The man himself was a murderer, he achieved to him what he was due. That special pit in Hell had opened to swallow him whole. It was his fault his parents were gone, his fault his sister and brother were missing, and it was his fault his life had fallen apart as it has. He wasn't sure where to go from here, school can only distract him for so long. Police officer maybe? At least then he could gain the ability to legally shoot someone. He could join the Marine Corps, but he wasn't sure when that's what his father pushed him for all his life. He clenched his fist at the thought of his father and kept running as the rain started.
The gun wasn't his, it was his brothers, and he had already skipped town when this all began. None of it would have come to this if not for the people his brother was involved with, if not for the drug dealing and money stealing. He made sure every piece of evidence he couldn't clean up pointed to him, and he didn't feel sorry for it.

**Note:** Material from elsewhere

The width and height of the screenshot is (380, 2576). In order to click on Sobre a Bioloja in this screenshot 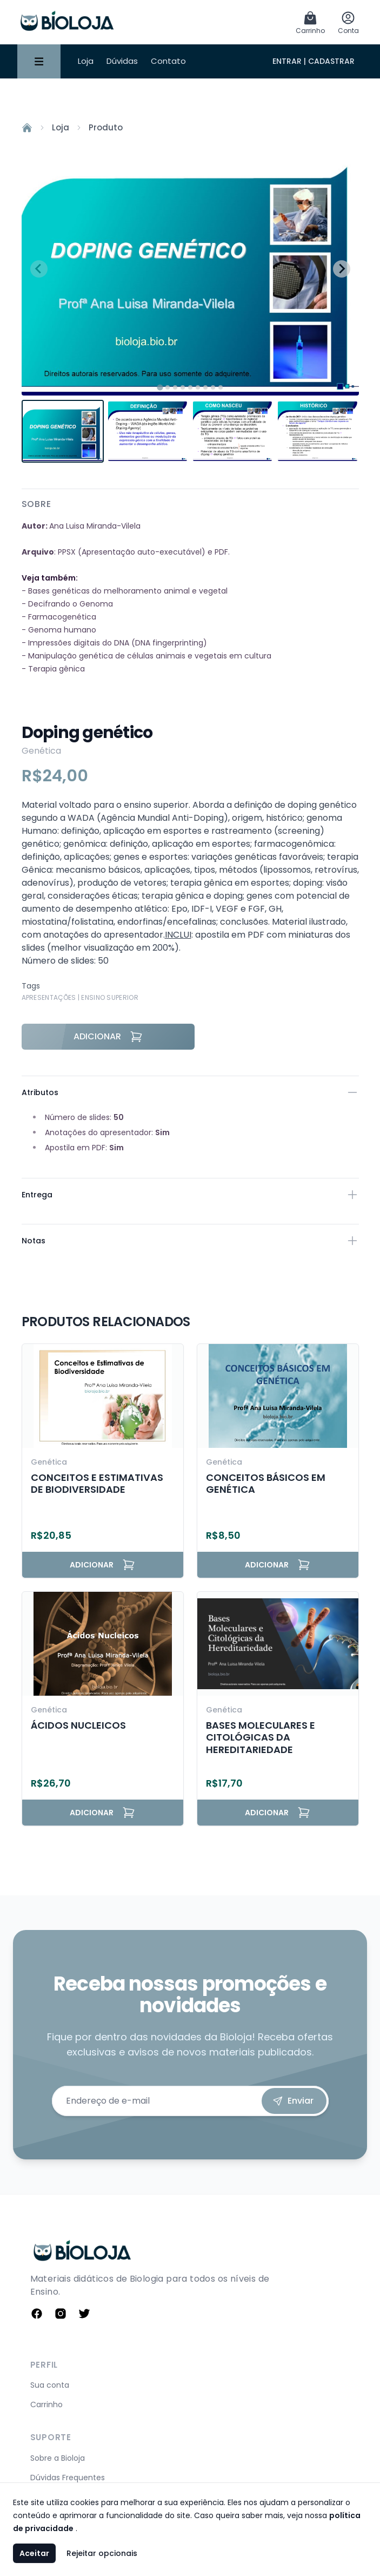, I will do `click(57, 2458)`.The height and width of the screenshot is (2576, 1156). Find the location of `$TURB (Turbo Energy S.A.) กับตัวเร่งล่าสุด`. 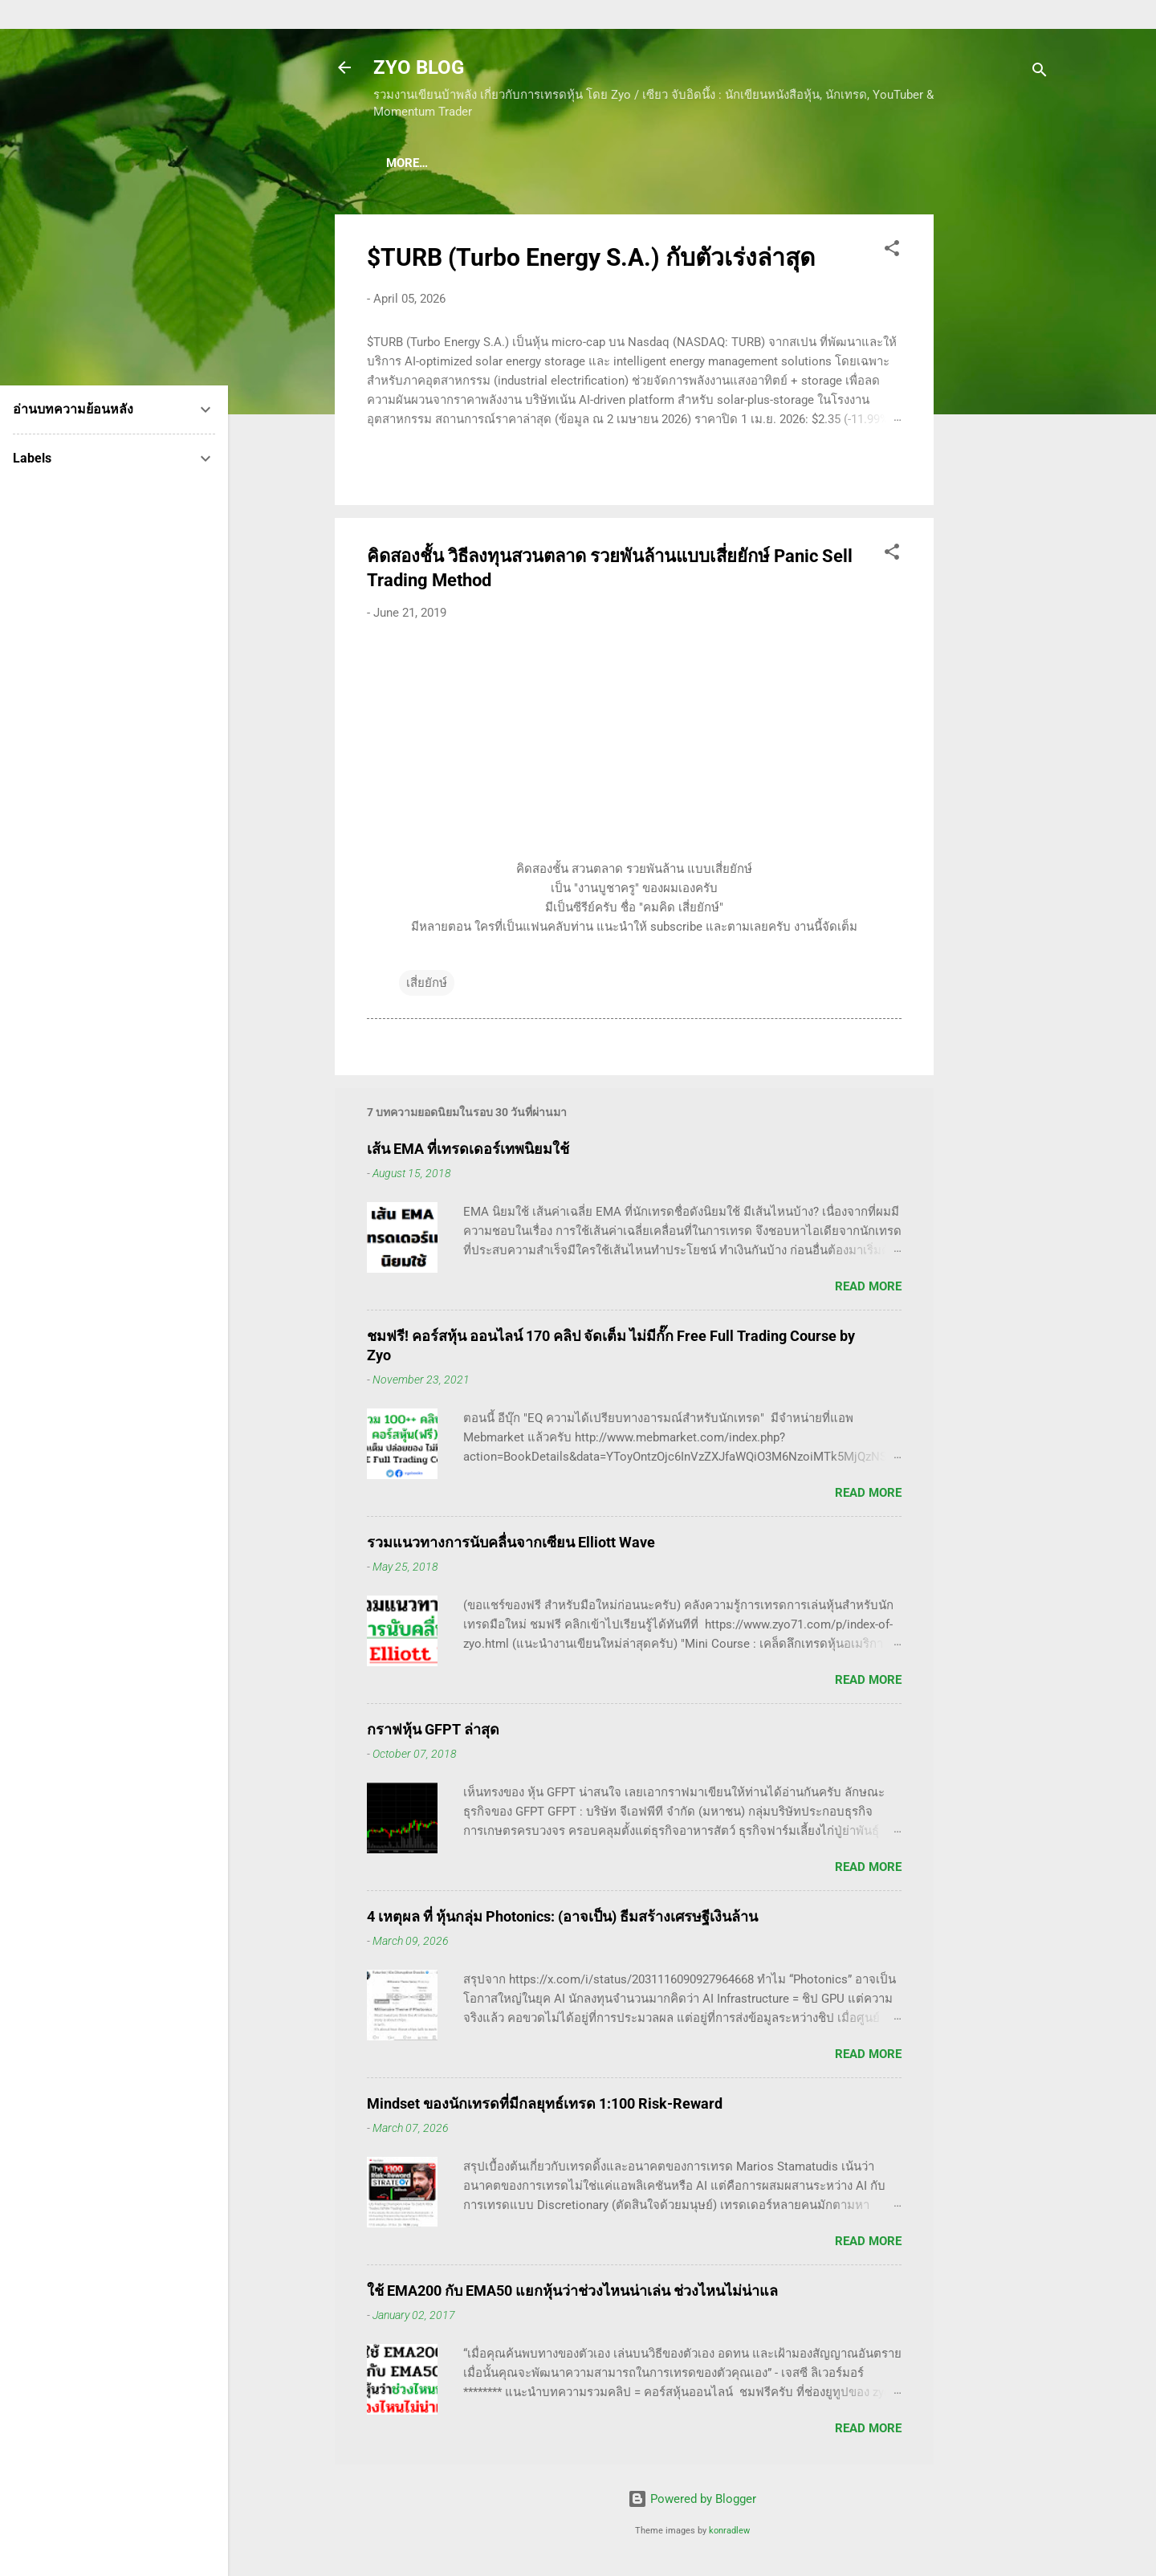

Rather, he realized, he didn't feel much of anything. He'd run to the old park his mother took him to as a child, to find comfort and solace on that old swing. The metal had rusted and faded away with time, the wood falling apart and splintering. He gently traced the markings on the wooden stand, where he and his sister had once carved their initials. It was far too worn to see them anymore, but he still remembered it.
He recalled every joyous day spent here, running and playing tag. The corners of his lips twitched upwards at the memories he once cherished so. The times he would convince her to play cops and robbers, or the time she wanted to wrestle him. He then frowned, growing angry as he realized those memories were all he had left of any sense of normalcy. He threw a fist forward without thinking, fracturing the splintered wood and cutting his knuckle wide open. He did this with his left fist as well, once for anger and once for grief.

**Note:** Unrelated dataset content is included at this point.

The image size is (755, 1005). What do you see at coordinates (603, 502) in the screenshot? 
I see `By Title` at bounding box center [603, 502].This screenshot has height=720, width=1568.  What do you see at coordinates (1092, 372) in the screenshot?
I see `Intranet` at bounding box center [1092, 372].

He knew his mother would be disappointed in what he had done, and he wasn't sure he could blame her. In the back of his mind he recognized he was blind with grief and rage, constricted with regrets and unspoken apologies. Apologies for being a reckless child, too stuck in his own head to recognize what people needed from him. Apologies for what he'd done, and what he's become.
His mind tossed and turned as he sat on that old swing, looking for some sense of being that he'd lost with his mother's last breath. Some sense of a being that was swept away with the blood and sorrow of what he witnessed. He couldn't lock onto anything but one conversation he took away from more than he ever had. Even then, it was twisted with the darkness and pain that swam in his mind, the words coming from the last thing he had seen of her instead of what had been.
He'd only been in the 3rd grade, and he'd punched a boy for picking on a girl in the class. It was before he became the joke of classes, he'd still had somewhat of a need to protect others, and something he still had deep down. His mother was not disappointed with him, instead she'd sat him down and explained why he can't go around doing things like that. He'd understood, he'd known it was wrong from the second he chose to throw that punch. It was what she'd said afterwards that he chose not to forget, something he chose to keep as a sort of test of actions he committed.
"Sometimes, Timothy, people do all the wrong things, for all the right reasons."